CCD aprova moção politica sobre OE2020
Das últimas eleições legislativas resultou uma correlação de forças mais desfavorável à esquerda. Daí, o PS ter apresentado uma proposta de OE para 2020, sem prévias negociações com os partidos da anterior maioria parlamentar, apenas admitindo algumas cedências na especialidade e desde que não comprometam o essencial do seu próprio programa.
É, portanto, evidente que o ciclo político iniciado com os entendimentos conseguidos no âmbito da anterior maioria parlamentar terminou. O PS, na presente legislatura, apesar de não ter obtido maioria absoluta, entende que consegue alinhamentos de geometria variável que lhe permitirão governar sem estabelecer compromissos à esquerda.
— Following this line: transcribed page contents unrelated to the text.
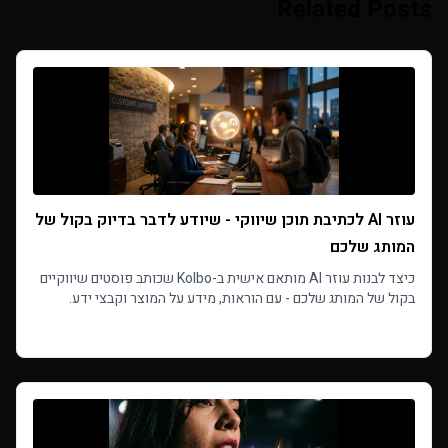
Related Posts
עוזר AI לכתיבת תוכן שיווקי - שיודע לדבר בדיוק בקול של
המותג שלכם
כיצד לבנות עוזר AI מותאם אישית ב-Kolbo שכותב פוסטים שיווקיים
בקול של המותג שלכם - עם הוראות, מידע על המוצר וקבצי ידע.
מדריך שלב אחר שלב.
Read more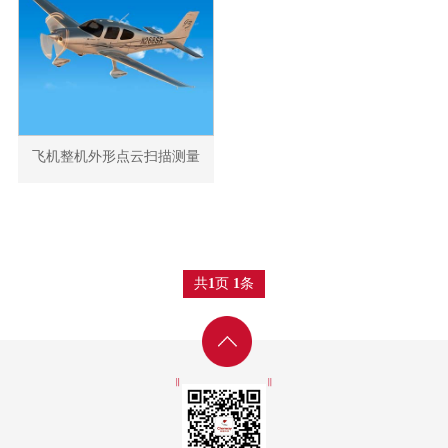
飞机整机外形点云扫描测量
共
页
条
1
1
Na proposta de OE2020, em vez de objetivos sociais e económicos de desenvolvimento, são objetivos financeiros que comandam e determinam todo o diploma. Em 2015 colocava-se como objetivo relançar a economia e o emprego para superar a austeridade. Em 2020, o objetivo passa a ser a obtenção de um saldo primário superior a 3%, qualquer coisa como mais de 6 mil milhões de euros, e um excedente orçamental que passa os 500 milhões de euros.
Com estes objetivos, o Governo opta pelos baixos salários e por baixas pensões e por um baixo nível de investimento público com graves consequências na qualidade dos serviços públicos, desde logo no SNS.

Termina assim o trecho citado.